## Task description:
All of the data that follows should be output again without any alteration.
Extracted records Start Marker
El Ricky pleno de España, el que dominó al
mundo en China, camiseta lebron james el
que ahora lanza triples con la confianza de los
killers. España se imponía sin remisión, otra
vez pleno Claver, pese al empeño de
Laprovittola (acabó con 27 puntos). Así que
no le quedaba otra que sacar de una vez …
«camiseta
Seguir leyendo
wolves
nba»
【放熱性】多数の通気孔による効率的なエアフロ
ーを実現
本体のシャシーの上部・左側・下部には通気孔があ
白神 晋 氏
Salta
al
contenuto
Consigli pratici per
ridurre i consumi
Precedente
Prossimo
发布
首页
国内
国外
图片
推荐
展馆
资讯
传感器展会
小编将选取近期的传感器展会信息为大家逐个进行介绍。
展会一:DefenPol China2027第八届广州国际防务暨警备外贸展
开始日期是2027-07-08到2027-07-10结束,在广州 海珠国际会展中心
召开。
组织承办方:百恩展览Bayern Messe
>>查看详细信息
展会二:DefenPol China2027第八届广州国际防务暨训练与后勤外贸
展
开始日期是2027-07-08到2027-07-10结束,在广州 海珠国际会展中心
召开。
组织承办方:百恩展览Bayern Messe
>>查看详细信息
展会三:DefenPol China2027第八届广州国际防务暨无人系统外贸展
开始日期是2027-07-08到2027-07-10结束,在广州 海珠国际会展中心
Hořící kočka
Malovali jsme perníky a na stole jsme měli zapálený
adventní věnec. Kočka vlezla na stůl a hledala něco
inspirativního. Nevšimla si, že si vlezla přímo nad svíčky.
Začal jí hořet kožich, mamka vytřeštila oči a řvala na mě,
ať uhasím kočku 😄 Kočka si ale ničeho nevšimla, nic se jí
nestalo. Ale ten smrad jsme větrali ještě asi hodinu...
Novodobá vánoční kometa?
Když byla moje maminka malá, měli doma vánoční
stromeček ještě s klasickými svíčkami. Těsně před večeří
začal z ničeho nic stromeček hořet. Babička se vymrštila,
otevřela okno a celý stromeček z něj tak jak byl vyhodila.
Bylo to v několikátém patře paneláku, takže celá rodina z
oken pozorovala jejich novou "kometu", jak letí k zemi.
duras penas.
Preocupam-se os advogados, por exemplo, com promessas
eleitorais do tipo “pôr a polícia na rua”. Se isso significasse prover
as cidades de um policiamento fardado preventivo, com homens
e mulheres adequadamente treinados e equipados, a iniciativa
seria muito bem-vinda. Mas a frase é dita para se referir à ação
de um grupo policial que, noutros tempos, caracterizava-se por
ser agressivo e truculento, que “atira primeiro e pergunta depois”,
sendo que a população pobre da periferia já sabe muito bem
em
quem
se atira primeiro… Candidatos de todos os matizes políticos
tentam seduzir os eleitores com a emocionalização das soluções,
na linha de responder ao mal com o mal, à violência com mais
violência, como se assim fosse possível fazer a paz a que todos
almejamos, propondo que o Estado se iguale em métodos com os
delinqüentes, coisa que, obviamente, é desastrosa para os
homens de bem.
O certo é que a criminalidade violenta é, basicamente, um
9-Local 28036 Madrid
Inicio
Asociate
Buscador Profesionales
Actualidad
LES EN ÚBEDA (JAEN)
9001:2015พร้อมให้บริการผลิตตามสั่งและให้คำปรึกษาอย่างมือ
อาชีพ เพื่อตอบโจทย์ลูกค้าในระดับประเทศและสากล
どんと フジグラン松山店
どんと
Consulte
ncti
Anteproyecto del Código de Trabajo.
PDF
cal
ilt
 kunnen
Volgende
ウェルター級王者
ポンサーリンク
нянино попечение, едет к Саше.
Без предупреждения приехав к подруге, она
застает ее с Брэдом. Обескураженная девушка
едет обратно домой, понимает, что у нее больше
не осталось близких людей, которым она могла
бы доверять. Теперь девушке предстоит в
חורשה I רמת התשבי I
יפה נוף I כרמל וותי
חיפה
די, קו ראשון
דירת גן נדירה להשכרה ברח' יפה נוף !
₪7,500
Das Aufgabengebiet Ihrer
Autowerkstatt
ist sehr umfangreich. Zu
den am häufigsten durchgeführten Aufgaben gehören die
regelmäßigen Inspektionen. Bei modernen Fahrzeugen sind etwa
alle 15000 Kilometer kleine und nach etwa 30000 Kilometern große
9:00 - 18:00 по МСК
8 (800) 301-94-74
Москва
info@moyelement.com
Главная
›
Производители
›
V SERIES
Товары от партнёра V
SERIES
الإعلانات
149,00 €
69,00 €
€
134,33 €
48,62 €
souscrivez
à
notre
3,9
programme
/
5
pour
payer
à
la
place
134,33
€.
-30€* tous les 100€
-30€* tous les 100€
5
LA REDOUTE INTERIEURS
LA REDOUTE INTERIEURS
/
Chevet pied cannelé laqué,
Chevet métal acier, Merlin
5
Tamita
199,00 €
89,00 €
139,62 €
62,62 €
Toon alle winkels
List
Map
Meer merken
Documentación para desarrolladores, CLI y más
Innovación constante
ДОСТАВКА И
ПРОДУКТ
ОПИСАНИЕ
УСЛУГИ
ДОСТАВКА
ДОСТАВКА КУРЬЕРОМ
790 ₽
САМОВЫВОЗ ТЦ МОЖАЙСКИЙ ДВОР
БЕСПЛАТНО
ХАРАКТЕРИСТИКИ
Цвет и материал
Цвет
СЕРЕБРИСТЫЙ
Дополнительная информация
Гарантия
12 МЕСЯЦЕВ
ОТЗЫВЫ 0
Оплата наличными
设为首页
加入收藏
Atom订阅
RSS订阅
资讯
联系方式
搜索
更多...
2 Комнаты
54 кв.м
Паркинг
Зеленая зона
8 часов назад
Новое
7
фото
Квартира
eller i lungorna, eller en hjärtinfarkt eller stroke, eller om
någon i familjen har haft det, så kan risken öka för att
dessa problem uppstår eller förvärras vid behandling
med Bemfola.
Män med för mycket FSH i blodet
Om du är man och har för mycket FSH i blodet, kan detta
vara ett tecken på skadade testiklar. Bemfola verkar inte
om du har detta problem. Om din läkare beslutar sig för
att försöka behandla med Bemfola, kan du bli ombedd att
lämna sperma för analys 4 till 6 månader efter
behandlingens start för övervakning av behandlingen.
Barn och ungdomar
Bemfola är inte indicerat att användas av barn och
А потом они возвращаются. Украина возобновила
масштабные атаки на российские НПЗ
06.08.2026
Extracted records End Marker
## Solution to this task:
El Ricky pleno de España, el que dominó al
mundo en China, camiseta lebron james el
que ahora lanza triples con la confianza de los
killers. España se imponía sin remisión, otra
vez pleno Claver, pese al empeño de
Laprovittola (acabó con 27 puntos). Así que
no le quedaba otra que sacar de una vez …
«camiseta
Seguir leyendo
wolves
nba»
【放熱性】多数の通気孔による効率的なエアフロ
ーを実現
本体のシャシーの上部・左側・下部には通気孔があ
白神 晋 氏
Salta
al
contenuto
Consigli pratici per
ridurre i consumi
Precedente
Prossimo
发布
首页
国内
国外
图片
推荐
展馆
资讯
传感器展会
小编将选取近期的传感器展会信息为大家逐个进行介绍。
展会一:DefenPol China2027第八届广州国际防务暨警备外贸展
开始日期是2027-07-08到2027-07-10结束,在广州 海珠国际会展中心
召开。
组织承办方:百恩展览Bayern Messe
>>查看详细信息
展会二:DefenPol China2027第八届广州国际防务暨训练与后勤外贸
展
开始日期是2027-07-08到2027-07-10结束,在广州 海珠国际会展中心
召开。
组织承办方:百恩展览Bayern Messe
>>查看详细信息
展会三:DefenPol China2027第八届广州国际防务暨无人系统外贸展
开始日期是2027-07-08到2027-07-10结束,在广州 海珠国际会展中心
Hořící kočka
Malovali jsme perníky a na stole jsme měli zapálený
adventní věnec. Kočka vlezla na stůl a hledala něco
inspirativního. Nevšimla si, že si vlezla přímo nad svíčky.
Začal jí hořet kožich, mamka vytřeštila oči a řvala na mě,
ať uhasím kočku 😄 Kočka si ale ničeho nevšimla, nic se jí
nestalo. Ale ten smrad jsme větrali ještě asi hodinu...
Novodobá vánoční kometa?
Když byla moje maminka malá, měli doma vánoční
stromeček ještě s klasickými svíčkami. Těsně před večeří
začal z ničeho nic stromeček hořet. Babička se vymrštila,
otevřela okno a celý stromeček z něj tak jak byl vyhodila.
Bylo to v několikátém patře paneláku, takže celá rodina z
oken pozorovala jejich novou "kometu", jak letí k zemi.
duras penas.
Preocupam-se os advogados, por exemplo, com promessas
eleitorais do tipo “pôr a polícia na rua”. Se isso significasse prover
as cidades de um policiamento fardado preventivo, com homens
e mulheres adequadamente treinados e equipados, a iniciativa
seria muito bem-vinda. Mas a frase é dita para se referir à ação
de um grupo policial que, noutros tempos, caracterizava-se por
ser agressivo e truculento, que “atira primeiro e pergunta depois”,
sendo que a população pobre da periferia já sabe muito bem
em
quem
se atira primeiro… Candidatos de todos os matizes políticos
tentam seduzir os eleitores com a emocionalização das soluções,
na linha de responder ao mal com o mal, à violência com mais
violência, como se assim fosse possível fazer a paz a que todos
almejamos, propondo que o Estado se iguale em métodos com os
delinqüentes, coisa que, obviamente, é desastrosa para os
homens de bem.
O certo é que a criminalidade violenta é, basicamente, um
9-Local 28036 Madrid
Inicio
Asociate
Buscador Profesionales
Actualidad
LES EN ÚBEDA (JAEN)
9001:2015พร้อมให้บริการผลิตตามสั่งและให้คำปรึกษาอย่างมือ
อาชีพ เพื่อตอบโจทย์ลูกค้าในระดับประเทศและสากล
どんと フジグラン松山店
どんと
Consulte
ncti
Anteproyecto del Código de Trabajo.
PDF
cal
ilt
 kunnen
Volgende
ウェルター級王者
ポンサーリンク
нянино попечение, едет к Саше.
Без предупреждения приехав к подруге, она
застает ее с Брэдом. Обескураженная девушка
едет обратно домой, понимает, что у нее больше
не осталось близких людей, которым она могла
бы доверять. Теперь девушке предстоит в
חורשה I רמת התשבי I
יפה נוף I כרמל וותי
חיפה
די, קו ראשון
דירת גן נדירה להשכרה ברח' יפה נוף !
₪7,500
Das Aufgabengebiet Ihrer
Autowerkstatt
ist sehr umfangreich. Zu
den am häufigsten durchgeführten Aufgaben gehören die
regelmäßigen Inspektionen. Bei modernen Fahrzeugen sind etwa
alle 15000 Kilometer kleine und nach etwa 30000 Kilometern große
9:00 - 18:00 по МСК
8 (800) 301-94-74
Москва
info@moyelement.com
Главная
›
Производители
›
V SERIES
Товары от партнёра V
SERIES
الإعلانات
149,00 €
69,00 €
€
134,33 €
48,62 €
souscrivez
à
notre
3,9
programme
/
5
pour
payer
à
la
place
134,33
€.
-30€* tous les 100€
-30€* tous les 100€
5
LA REDOUTE INTERIEURS
LA REDOUTE INTERIEURS
/
Chevet pied cannelé laqué,
Chevet métal acier, Merlin
5
Tamita
199,00 €
89,00 €
139,62 €
62,62 €
Toon alle winkels
List
Map
Meer merken
Documentación para desarrolladores, CLI y más
Innovación constante
ДОСТАВКА И
ПРОДУКТ
ОПИСАНИЕ
УСЛУГИ
ДОСТАВКА
ДОСТАВКА КУРЬЕРОМ
790 ₽
САМОВЫВОЗ ТЦ МОЖАЙСКИЙ ДВОР
БЕСПЛАТНО
ХАРАКТЕРИСТИКИ
Цвет и материал
Цвет
СЕРЕБРИСТЫЙ
Дополнительная информация
Гарантия
12 МЕСЯЦЕВ
ОТЗЫВЫ 0
Оплата наличными
设为首页
加入收藏
Atom订阅
RSS订阅
资讯
联系方式
搜索
更多...
2 Комнаты
54 кв.м
Паркинг
Зеленая зона
8 часов назад
Новое
7
фото
Квартира
eller i lungorna, eller en hjärtinfarkt eller stroke, eller om
någon i familjen har haft det, så kan risken öka för att
dessa problem uppstår eller förvärras vid behandling
med Bemfola.
Män med för mycket FSH i blodet
Om du är man och har för mycket FSH i blodet, kan detta
vara ett tecken på skadade testiklar. Bemfola verkar inte
om du har detta problem. Om din läkare beslutar sig för
att försöka behandla med Bemfola, kan du bli ombedd att
lämna sperma för analys 4 till 6 månader efter
behandlingens start för övervakning av behandlingen.
Barn och ungdomar
Bemfola är inte indicerat att användas av barn och
А потом они возвращаются. Украина возобновила
масштабные атаки на российские НПЗ
06.08.2026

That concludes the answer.